ALL Presets that came with Lightroom 3 have disappeared.
I must have accidently hit something when I tried to save my own
preset 

Can someone please help me get those back?


----------



## RikkFlohr (Jul 8, 2010)

Welcome to the forums SueD,

Take a look at your Edit&gt;Preferences&gt;Presets and see "Store Presets with Catalog" is checked. If so, uncheck it and see if your presets reappear.


----------



## Jim Wilde (Jul 8, 2010)

[quote author=SueD link=topic=1'359.msg69972#msg69972 date=127854188']
ALL Presets that came with Lightroom 3 have disappeared.
[/quote]

Rikk, IIRC the "Store Presets with Catalog" switch only affects *User* Presets, not the Lightroom Presets which are supplied on installation, which is what I assume Sue has 'lost'. 

Sue, welcome to the forum! Could I ask you to clarify what you mean when you say the Presets have disappeared? For a start I assume you are talking about Develop Presets, is that correct?

When you say they have disappeared, do you mean:

1. The Presets Pane in the left-hand panel in the Develop Module has disappeared, as shown in the first screenshot below? If so, simply *right-click* anywhere in the left-hand panel and a menu will pop-up which gives you to option to turn on or off the display of the various panel entities. Presets will NOT have a tick alongside it, so click on the word and your presets are back.

2. Or do you mean that the Presets pane IS there, but it is 'collapsed' as in second screenshot below? In which case simply click on the small arrow to the left of the word Presets in the LH Panel and it will 'expand' the stack to reveal both Lightroom and User Preset lists (and the small arrow will also change from pointing 'right' to pointing 'down'). NOTE: these are also collapsible/expandable by clicking on them in the same way....just make sure the arrow is pointing down, not left, as this indicates an expanded stack.

3. If everything is properly expanded as per screenshot 3 below, and your Lightroon presets are still missing, let us know as this would probably indicate something slightly more mysterious is going on!


----------



## RikkFlohr (Jul 8, 2010)

Jim, you are right. I didn't read the original post correctly.


----------



## flash37 (Mar 20, 2011)

How can I see these sceen shots. I've tired what you described and cannot seem to resort the presets panel. Flash


----------



## flash37 (Mar 20, 2011)

My presets are still missing. The right click dialog box doesn't show any develop preset panel and they don't seem to exist anywhere in LR. Can I reload them from the install disk or downloard them from Adobe? It's been months and I can't find my way around this. Flash


----------



## Jim Wilde (Mar 20, 2011)

Flash, can you give us a few more details?



Are you talking about LR's own develop presets?
Or User Presets?
Where are you not seeing them: in the Develop Module or the Library/Import Module?
Are you seeing the actual Lightroom and User Presets folders, but they are empty?
Or are you just not seeing the Presets panel in the Develop Module?
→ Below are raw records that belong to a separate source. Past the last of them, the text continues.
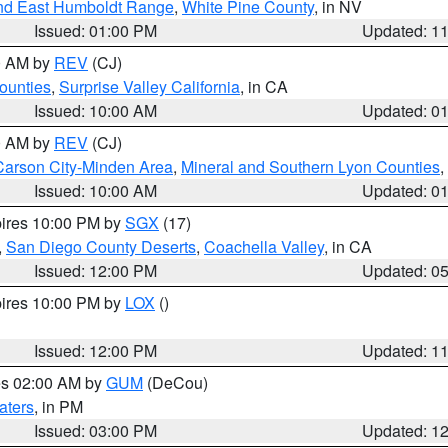
nd East Humboldt Range
,
White Pine County
, in NV
Issued: 01:00 PM
Updated: 1
00 AM by
REV
(CJ)
ounties
,
Surprise Valley California
, in CA
Issued: 10:00 AM
Updated: 0
00 AM by
REV
(CJ)
Carson City-Minden Area
,
Mineral and Southern Lyon Counties
,
Issued: 10:00 AM
Updated: 0
pires 10:00 PM by
SGX
(17)
,
San Diego County Deserts
,
Coachella Valley
, in CA
Issued: 12:00 PM
Updated: 0
pires 10:00 PM by
LOX
()
Issued: 12:00 PM
Updated: 1
res 02:00 AM by
GUM
(DeCou)
aters
, in PM
Issued: 03:00 PM
Updated: 1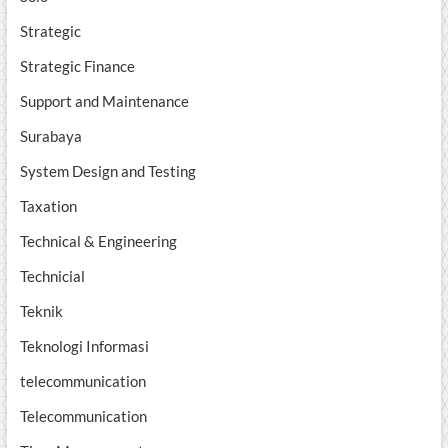
Strategic
Strategic Finance
Support and Maintenance
Surabaya
System Design and Testing
Taxation
Technical & Engineering
Technicial
Teknik
Teknologi Informasi
telecommunication
Telecommunication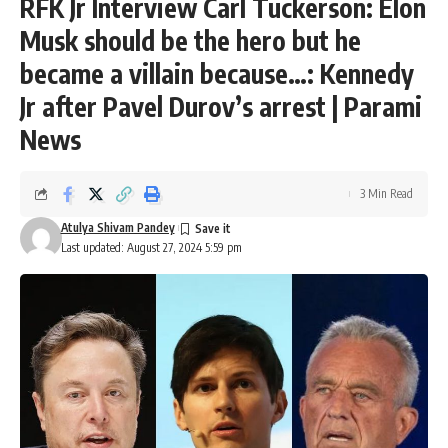
RFK Jr Interview Carl Tuckerson: Elon
Musk should be the hero but he
became a villain because…: Kennedy
Jr after Pavel Durov’s arrest | Parami
News
3 Min Read
Atulya Shivam Pandey
Last updated: August 27, 2024 5:59 pm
This is how the left-hand panel in the Develop Module looks normally with all displays 'collapsed':




If I right-click on any of the four pane headers below the Navigator (i.e Presets, Snapshots, History or Collections) I will see a context menu as per this next screenshot, and you will see that I can toggle the display of each of those 4 panes on and off by clicking to the left of each title:



So with Presets unchecked, my left-hand panel would look like this:



Does any of this relate to your problem?


----------



## calemjess (Oct 5, 2011)

*same thing happened to me*

I downloaded a couple of new presets and went to install them and now the whole preset module is gone and it appears that the two of my own presets have been deleted as well.  
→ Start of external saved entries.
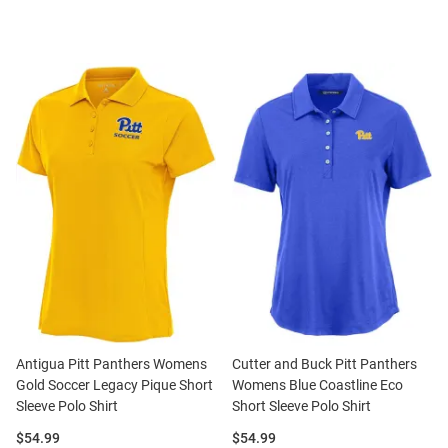
Antigua Pitt Panthers Womens
Cutter and Buck Pitt Panthers
Gold Soccer Legacy Pique Short
Womens Blue Coastline Eco
Sleeve Polo Shirt
Short Sleeve Polo Shirt
Price:
Price:
$54.99
$54.99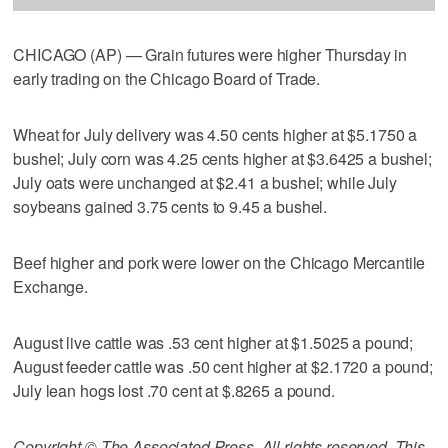
CHICAGO (AP) — Grain futures were higher Thursday in
early trading on the Chicago Board of Trade.
Wheat for July delivery was 4.50 cents higher at $5.1750 a
bushel; July corn was 4.25 cents higher at $3.6425 a bushel;
July oats were unchanged at $2.41 a bushel; while July
soybeans gained 3.75 cents to 9.45 a bushel.
Beef higher and pork were lower on the Chicago Mercantile
Exchange.
August live cattle was .53 cent higher at $1.5025 a pound;
August feeder cattle was .50 cent higher at $2.1720 a pound;
July lean hogs lost .70 cent at $.8265 a pound.
Copyright © The Associated Press. All rights reserved. This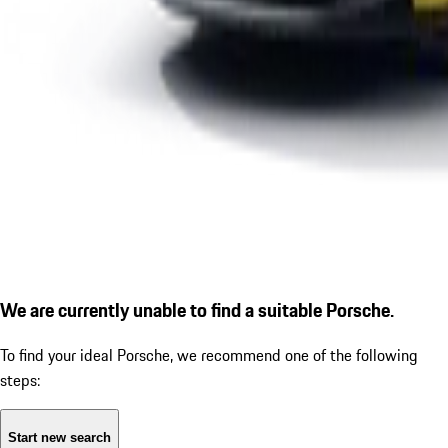
We are currently unable to find a suitable Porsche.
To find your ideal Porsche, we recommend one of the following
steps:
Start new search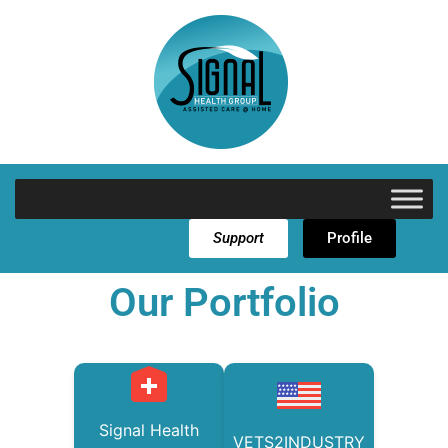
Support
Profile
Our Portfolio
Signal Health
VETS2INDUSTRY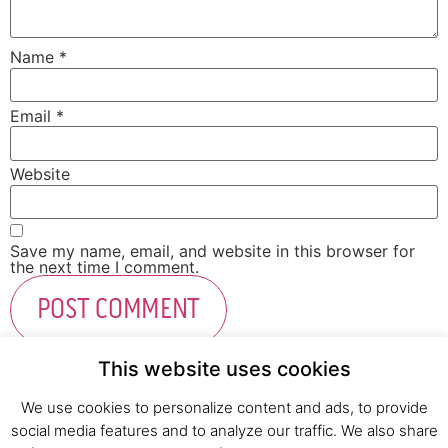
Name
*
Email
*
Website
Save my name, email, and website in this browser for
the next time I comment.
This website uses cookies
We use cookies to personalize content and ads, to provide
social media features and to analyze our traffic. We also share
Fresh Start Ltd. Ha’hatzav 30 St. Kiryat Shmona,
I do not normally have software/computer issues like this, but this one truly has me baffled!  Please help me get them back!!!!

Kim


----------



## Jim Wilde (Oct 5, 2011)

See my response in the other thread that you've started.


----------



## calemjess (Oct 5, 2011)

Thank you for your help!  I did get it fixed and have installed my first preset!


----------



## Victoria Bampton (Oct 6, 2011)

Well done Kim!


----------